Como investidores, bancos e ESG podem ajudar a equilibrar as cheias do Pantanal
O Pantanal está secando e nos últimos três anos sofreu com queimadas históricas. Esse é o resumo dos achados mais expressivos mostrados pelas ferramentas do MapBiomas recentemente. A perda da água substancial no bioma (74% entre 1985 e 2021) está relacionada ao fato de que o fogo estar cada vez mais presente na maior área úmida do mundo. Calcula-se que 57% do Pantanal tenha sido consumido pelo menos uma vez nos últimos 35 anos. Esses fatos não são fruto do acaso e pioram em decorrência das mudanças climáticas.
A ação do ser humano pode ser considerada um elemento central desta tragédia diária que coloca em risco, para ficar só nos exemplos econômicos, as atividades de turismo, pesca e agropecuária. A forma como investidores e agentes financeiros atuam pode ser a chave para mitigar danos e criar novas rotas, mas é preciso ter clara a percepção de que nossas ações se conectam ao planeta de forma sistêmica. A cobrança de mercados globais neste sentido não pode mais ser ignorada.
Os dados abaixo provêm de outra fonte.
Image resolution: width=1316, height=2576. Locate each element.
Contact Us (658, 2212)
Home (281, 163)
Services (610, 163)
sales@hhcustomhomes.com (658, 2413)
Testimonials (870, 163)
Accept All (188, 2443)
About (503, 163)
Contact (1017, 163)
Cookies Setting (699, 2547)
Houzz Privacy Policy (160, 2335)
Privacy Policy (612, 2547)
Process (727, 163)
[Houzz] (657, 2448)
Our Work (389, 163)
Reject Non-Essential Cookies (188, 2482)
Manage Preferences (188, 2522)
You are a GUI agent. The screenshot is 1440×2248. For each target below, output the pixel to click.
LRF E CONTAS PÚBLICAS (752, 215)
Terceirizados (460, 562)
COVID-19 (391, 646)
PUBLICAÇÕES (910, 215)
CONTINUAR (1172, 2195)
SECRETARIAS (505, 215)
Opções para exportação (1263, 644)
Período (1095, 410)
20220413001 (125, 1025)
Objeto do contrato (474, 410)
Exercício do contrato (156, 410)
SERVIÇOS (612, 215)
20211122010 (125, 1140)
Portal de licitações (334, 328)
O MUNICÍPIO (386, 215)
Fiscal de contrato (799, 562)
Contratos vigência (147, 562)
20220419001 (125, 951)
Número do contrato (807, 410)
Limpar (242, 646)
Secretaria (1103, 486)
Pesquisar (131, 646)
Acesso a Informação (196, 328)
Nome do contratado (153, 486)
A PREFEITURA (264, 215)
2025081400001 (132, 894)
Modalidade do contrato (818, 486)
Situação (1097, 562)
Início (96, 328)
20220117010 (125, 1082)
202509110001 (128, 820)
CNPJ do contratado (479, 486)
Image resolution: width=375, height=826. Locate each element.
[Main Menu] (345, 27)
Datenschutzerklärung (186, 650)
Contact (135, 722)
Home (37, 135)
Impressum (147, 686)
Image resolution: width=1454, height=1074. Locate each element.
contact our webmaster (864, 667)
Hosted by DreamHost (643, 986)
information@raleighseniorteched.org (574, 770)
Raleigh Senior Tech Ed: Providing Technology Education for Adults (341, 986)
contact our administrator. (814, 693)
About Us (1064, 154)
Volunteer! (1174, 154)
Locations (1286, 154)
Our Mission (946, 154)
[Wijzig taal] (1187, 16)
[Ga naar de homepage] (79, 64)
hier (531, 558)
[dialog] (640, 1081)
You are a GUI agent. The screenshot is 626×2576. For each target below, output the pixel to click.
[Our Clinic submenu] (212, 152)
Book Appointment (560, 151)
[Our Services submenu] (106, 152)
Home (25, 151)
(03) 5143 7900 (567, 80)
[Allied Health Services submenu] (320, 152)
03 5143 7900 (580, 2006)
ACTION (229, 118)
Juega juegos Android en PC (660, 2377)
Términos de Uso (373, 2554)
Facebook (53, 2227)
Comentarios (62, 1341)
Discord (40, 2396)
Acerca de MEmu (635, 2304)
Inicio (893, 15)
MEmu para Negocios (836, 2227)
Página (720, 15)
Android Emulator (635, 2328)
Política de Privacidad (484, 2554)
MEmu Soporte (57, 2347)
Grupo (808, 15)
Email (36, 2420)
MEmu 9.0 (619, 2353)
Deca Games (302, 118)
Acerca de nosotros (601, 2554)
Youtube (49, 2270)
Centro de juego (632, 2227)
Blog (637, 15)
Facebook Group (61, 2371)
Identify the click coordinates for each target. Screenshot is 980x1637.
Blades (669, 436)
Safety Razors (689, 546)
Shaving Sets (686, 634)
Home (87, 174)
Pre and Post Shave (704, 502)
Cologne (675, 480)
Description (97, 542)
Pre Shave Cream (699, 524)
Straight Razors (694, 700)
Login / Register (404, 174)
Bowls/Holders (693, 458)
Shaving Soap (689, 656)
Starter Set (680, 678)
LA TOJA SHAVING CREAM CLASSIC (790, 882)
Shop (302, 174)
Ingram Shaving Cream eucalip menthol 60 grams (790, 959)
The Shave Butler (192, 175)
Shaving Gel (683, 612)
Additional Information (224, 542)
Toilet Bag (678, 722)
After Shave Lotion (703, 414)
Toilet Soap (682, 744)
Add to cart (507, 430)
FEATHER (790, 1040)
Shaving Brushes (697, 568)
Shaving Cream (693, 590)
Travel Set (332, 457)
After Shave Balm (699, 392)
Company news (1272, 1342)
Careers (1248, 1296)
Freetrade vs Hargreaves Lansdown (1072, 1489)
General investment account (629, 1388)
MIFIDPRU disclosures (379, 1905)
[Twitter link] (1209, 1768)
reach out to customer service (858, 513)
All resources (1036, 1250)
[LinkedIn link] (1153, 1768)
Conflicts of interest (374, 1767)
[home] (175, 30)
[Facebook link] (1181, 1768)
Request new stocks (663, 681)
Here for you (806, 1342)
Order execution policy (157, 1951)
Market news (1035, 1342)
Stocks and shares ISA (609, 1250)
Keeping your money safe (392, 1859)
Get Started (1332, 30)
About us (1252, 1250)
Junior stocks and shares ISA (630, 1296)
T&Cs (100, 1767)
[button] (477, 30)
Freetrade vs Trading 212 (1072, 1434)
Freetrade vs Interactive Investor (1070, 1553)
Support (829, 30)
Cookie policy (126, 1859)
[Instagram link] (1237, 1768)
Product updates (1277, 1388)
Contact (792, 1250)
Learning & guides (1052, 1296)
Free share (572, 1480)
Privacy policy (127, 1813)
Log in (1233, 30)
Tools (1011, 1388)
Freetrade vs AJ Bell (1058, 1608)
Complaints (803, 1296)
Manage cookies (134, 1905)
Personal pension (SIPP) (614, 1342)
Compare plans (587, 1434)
O Rio Paraguai, responsável pelo curso da água no Pantanal, é como uma grande artéria no centro-sul da América do Sul. Percorre 2.600 km de sua nascente no Brasil, passa pelo Paraguai antes de se juntar ao rio Paraná e fluir para a Argentina. A construção de represas para geração de energia na região tem correlação com a perda de superfície de água, afetando o regime hídrico, alterando a biodiversidade e a dinâmica dos rios.
O Pantanal tem hoje cerca de 50 projetos em análise para a construção de hidrelétricas e pequenas centrais hidrelétricas (PCHs) – que interromperiam o fluxo livre de seus afluentes, afetando as regiões Centro-Oeste e Norte do Brasil, além de países como Paraguai e Bolívia. Esses rios, antes muito volumosos, formam o bioma e sua pulsação de alternância entre a seca e a cheia criando um sistema próprio e natural – insubstituível e do qual dependem 10 milhões de pessoas na região e fornece água para as cidades rio abaixo.
Os rios também acolhem ao longo do seu curso mais de 4.000 espécies, a maior concentração de jacarés do mundo, e 23 espécies de peixes migratórios. As milhares de pessoas e inúmeras espécies que vivem na região pantaneira brasileira (MS/MT), boliviana e paraguaia, além de se alimentar do que é produzido ali, usam os rios para o ir e vir cotidiano.
O modo de vida e o bem-estar de toda essa sociobiodiversidade pode definhar a cada centímetro de rio perdido por projetos de energia superados pelas soluções das energias renováveis, que gerariam mais energia em quantidade, além de criar melhores empregos. O fluxo das águas perderá seu ritmo – assim como já acontece hoje nas represas que abastecem o Sul e o Sudeste, impondo a bandeira tarifária escassez hídrica, o custo e o uso de termelétricas por falta de água para mover as hidrelétricas.
As dezenas de barragens projetadas, caso os projetos sejam aprovados na região, representam duas coisas: um resultado adicional pífio de 0,6% na contribuição para o Operador Nacional do Sistema Elétrico (ONS) e um grande potencial de impactos e conflitos.
Essas barragens se somam a um modelo de produção agropecuária que altera o ciclo de drenagem da água e intensifica a deposição de sedimentos, reduzindo a vazão da água. Se esse modelo de desenvolvimento não for revisto, o futuro do Pantanal está comprometido. Inovações para captar e gerar energia renovável já estão disponíveis e investidores e financiadores de obras faraônicas devem ir além do discurso ESG e parar de investir nas energias de ontem.
Nenhum investidor ou financiador responsável cogitaria manchar seus indicadores fomentando obras que retiram populações locais de suas áreas, destroem matas ciliares e florestas inteiras e ameaçam espécies, como a onça-pintada, de extinção.
O efeito cumulativo da infraestrutura de PCHs pode fazer com o que o Pantanal tenha sua dinâmica de secas e cheias muito alterada, além de criar espaços artificiais em cima de uma biodiversidade única que será brutalmente alterada pelo alagamento e gerará um passivo logístico insustentável.
Hoje, no Dia Mundial das Zonas Úmidas, convidamos investidores, bancos e financiadores a mudar a mentalidade e buscar projetos que só devem ser considerados se tiverem baixo nível de conflito, baixo custo e sejam de baixo carbono. As soluções são inúmeras, é só procurar.